- [Exercise data]
☆ ☆ ☆ ☆ ☆ ☆ ☆

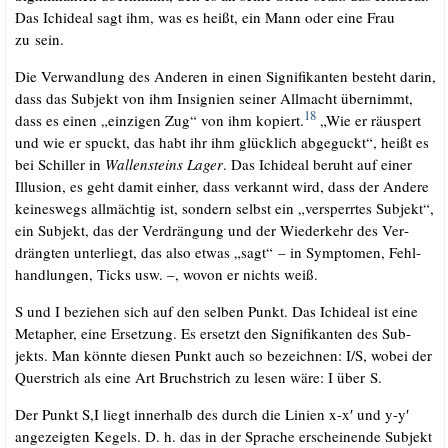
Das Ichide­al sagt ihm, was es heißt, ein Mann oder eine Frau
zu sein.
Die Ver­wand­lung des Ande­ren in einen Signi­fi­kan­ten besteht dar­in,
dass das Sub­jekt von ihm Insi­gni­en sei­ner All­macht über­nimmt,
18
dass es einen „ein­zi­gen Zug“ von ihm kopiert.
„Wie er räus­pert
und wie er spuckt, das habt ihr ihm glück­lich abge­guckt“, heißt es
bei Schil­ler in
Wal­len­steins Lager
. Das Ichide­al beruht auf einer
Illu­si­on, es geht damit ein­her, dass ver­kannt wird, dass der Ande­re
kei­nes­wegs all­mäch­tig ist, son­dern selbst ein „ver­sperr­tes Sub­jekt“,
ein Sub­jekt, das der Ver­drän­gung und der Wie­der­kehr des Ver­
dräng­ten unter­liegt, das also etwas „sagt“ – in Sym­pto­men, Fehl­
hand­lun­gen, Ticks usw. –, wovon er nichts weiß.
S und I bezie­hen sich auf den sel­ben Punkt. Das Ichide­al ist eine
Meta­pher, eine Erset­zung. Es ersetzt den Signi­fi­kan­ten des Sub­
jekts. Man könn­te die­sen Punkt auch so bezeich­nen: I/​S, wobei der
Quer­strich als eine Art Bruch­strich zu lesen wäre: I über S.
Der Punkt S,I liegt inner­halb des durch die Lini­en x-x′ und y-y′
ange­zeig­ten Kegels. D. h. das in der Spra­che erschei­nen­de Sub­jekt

☆ ☆ ☆ ☆ ☆ ☆ ☆

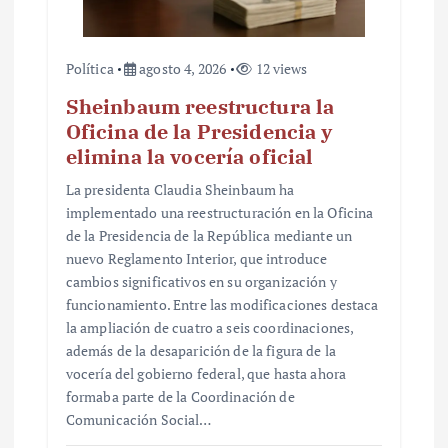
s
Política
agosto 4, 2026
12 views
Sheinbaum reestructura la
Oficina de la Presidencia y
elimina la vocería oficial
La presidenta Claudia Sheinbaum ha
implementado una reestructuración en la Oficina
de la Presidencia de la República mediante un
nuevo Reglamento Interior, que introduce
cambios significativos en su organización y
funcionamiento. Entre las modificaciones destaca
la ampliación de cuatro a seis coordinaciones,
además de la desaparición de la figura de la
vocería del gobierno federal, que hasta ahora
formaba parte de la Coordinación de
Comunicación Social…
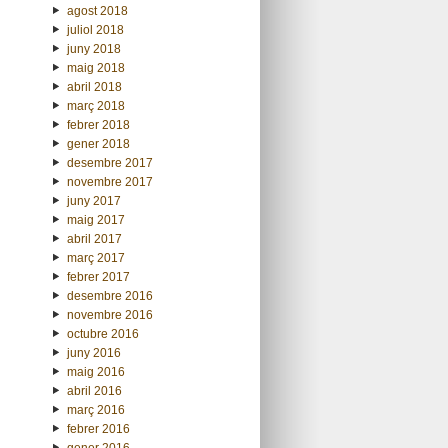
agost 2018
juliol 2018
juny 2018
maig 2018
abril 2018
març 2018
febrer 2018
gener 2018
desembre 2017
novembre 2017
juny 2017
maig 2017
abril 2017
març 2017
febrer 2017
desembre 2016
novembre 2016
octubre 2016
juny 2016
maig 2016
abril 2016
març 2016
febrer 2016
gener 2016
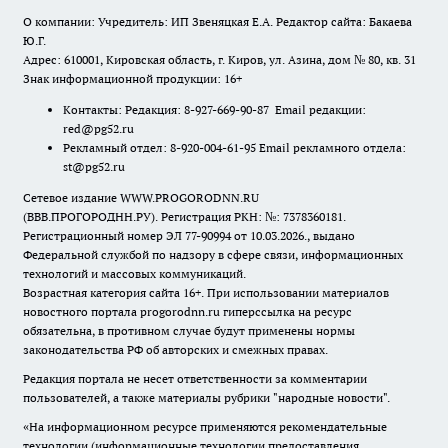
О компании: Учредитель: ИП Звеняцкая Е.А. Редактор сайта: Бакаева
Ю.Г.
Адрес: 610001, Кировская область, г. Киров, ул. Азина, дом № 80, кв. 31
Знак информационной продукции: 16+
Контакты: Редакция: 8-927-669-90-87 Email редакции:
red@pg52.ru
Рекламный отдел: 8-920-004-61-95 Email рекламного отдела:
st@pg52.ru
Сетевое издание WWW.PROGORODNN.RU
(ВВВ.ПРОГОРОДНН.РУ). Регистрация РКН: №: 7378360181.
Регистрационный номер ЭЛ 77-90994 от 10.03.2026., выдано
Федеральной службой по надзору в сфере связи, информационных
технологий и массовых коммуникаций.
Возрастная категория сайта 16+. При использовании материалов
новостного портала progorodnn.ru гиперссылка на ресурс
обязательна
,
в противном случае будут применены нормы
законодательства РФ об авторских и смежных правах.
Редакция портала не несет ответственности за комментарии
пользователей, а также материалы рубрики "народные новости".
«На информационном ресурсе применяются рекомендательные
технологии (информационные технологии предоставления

☆ ☆ ☆ ☆ ☆ ☆ ☆

- [Exercise objective] Only the lines above starting with the one with "und wie er spuckt, das" and going through the one with "ein Sub­jekt, das" are to be copied, word for word and with both ends kept.

- [The answer]
und wie er spuckt, das habt ihr ihm glück­lich abge­guckt“, heißt es
bei Schil­ler in
Wal­len­steins Lager
. Das Ichide­al beruht auf einer
Illu­si­on, es geht damit ein­her, dass ver­kannt wird, dass der Ande­re
kei­nes­wegs all­mäch­tig ist, son­dern selbst ein „ver­sperr­tes Sub­jekt“,
ein Sub­jekt, das der Ver­drän­gung und der Wie­der­kehr des Ver­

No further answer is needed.